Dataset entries
►

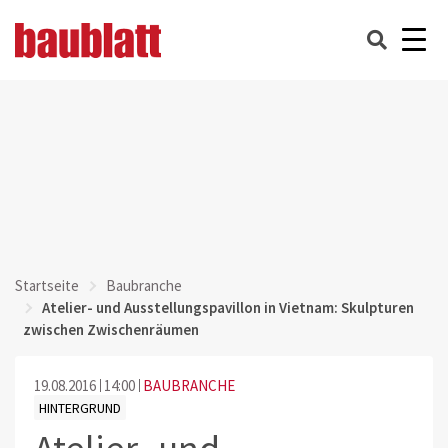
Startseite
Baubranche
Atelier- und Ausstellungspavillon in Vietnam: Skulpturen
zwischen Zwischenräumen
19.08.2016
14:00
BAUBRANCHE
HINTERGRUND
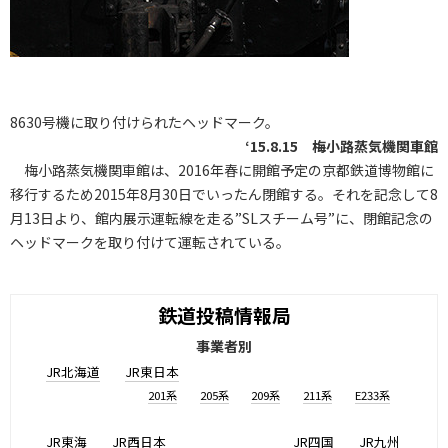
8630号機に取り付けられたヘッドマーク。
‘15.8.15 梅小路蒸気機関車館
梅小路蒸気機関車館は、2016年春に開館予定の京都鉄道博物館に
移行するため2015年8月30日でいったん閉館する。それを記念して8
月13日より、館内展示運転線を走る”SLスチーム号”に、閉館記念の
ヘッドマークを取り付けて運転されている。
鉄道投稿情報局
事業者別
JR北海道
JR東日本
201系
205系
209系
211系
E233系
JR東海
JR西日本
JR四国
JR九州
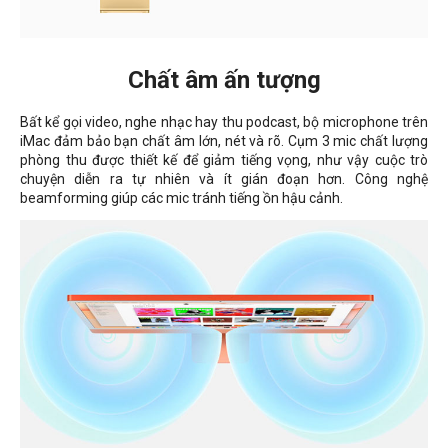
Chất âm ấn tượng
Bất kể gọi video, nghe nhạc hay thu podcast, bộ microphone trên
iMac đảm bảo bạn chất âm lớn, nét và rõ. Cụm 3 mic chất lượng
phòng thu được thiết kế để giảm tiếng vọng, như vậy cuộc trò
chuyện diễn ra tự nhiên và ít gián đoạn hơn. Công nghệ
beamforming giúp các mic tránh tiếng ồn hậu cảnh.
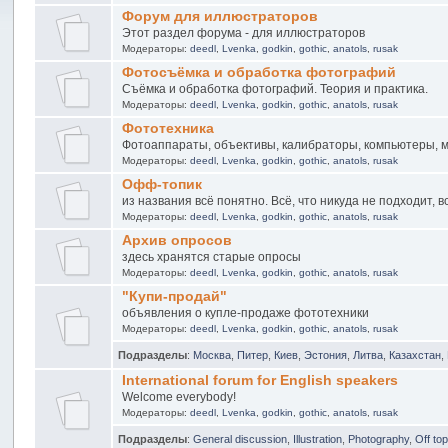
Форум для иллюстраторов
Этот раздел форума - для иллюстраторов
Модераторы:
deedl
,
Lvenka
,
godkin
,
gothic
,
anatols
,
rusak
Фотосъёмка и обработка фотографий
Съёмка и обработка фотографий. Теория и практика.
Модераторы:
deedl
,
Lvenka
,
godkin
,
gothic
,
anatols
,
rusak
Фототехника
Фотоаппараты, объективы, калибраторы, компьютеры, м
Модераторы:
deedl
,
Lvenka
,
godkin
,
gothic
,
anatols
,
rusak
Офф-топик
из названия всё понятно. Всё, что никуда не подходит, 
Модераторы:
deedl
,
Lvenka
,
godkin
,
gothic
,
anatols
,
rusak
Архив опросов
здесь хранятся старые опросы
Модераторы:
deedl
,
Lvenka
,
godkin
,
gothic
,
anatols
,
rusak
"Купи-продай"
объявления о купле-продаже фототехники
Модераторы:
deedl
,
Lvenka
,
godkin
,
gothic
,
anatols
,
rusak
Подразделы
:
Москва
,
Питер
,
Киев
,
Эстония
,
Литва
,
Казахстан
,
International forum for English speakers
Welcome everybody!
Модераторы:
deedl
,
Lvenka
,
godkin
,
gothic
,
anatols
,
rusak
Подразделы
:
General discussion
,
Illustration
,
Photography
,
Off top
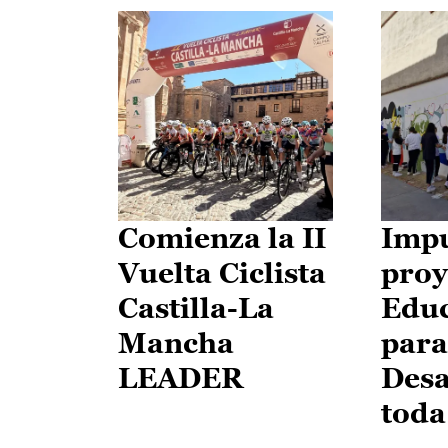
Comienza la II
Impu
Vuelta Ciclista
proy
Castilla-La
Edu
Mancha
para
LEADER
Desa
toda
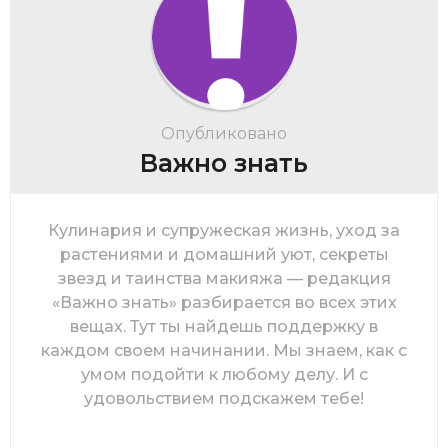
Опубликовано
Важно знать
Кулинария и супружеская жизнь, уход за
растениями и домашний уют, секреты
звезд и таинства макияжа — редакция
«Важно знать» разбирается во всех этих
вещах. Тут ты найдешь поддержку в
каждом своем начинании. Мы знаем, как с
умом подойти к любому делу. И с
удовольствием подскажем тебе!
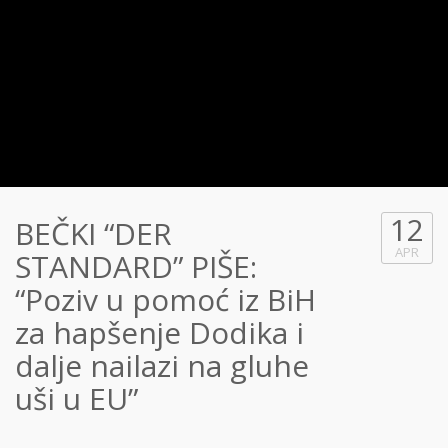
12
BEČKI “DER
APR
STANDARD” PIŠE:
“Poziv u pomoć iz BiH
za hapšenje Dodika i
dalje nailazi na gluhe
uši u EU”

◄

What is being asked -> Provide the number of lines in these entries that hold the word "знать", without any accompanying text.

Your response -> 2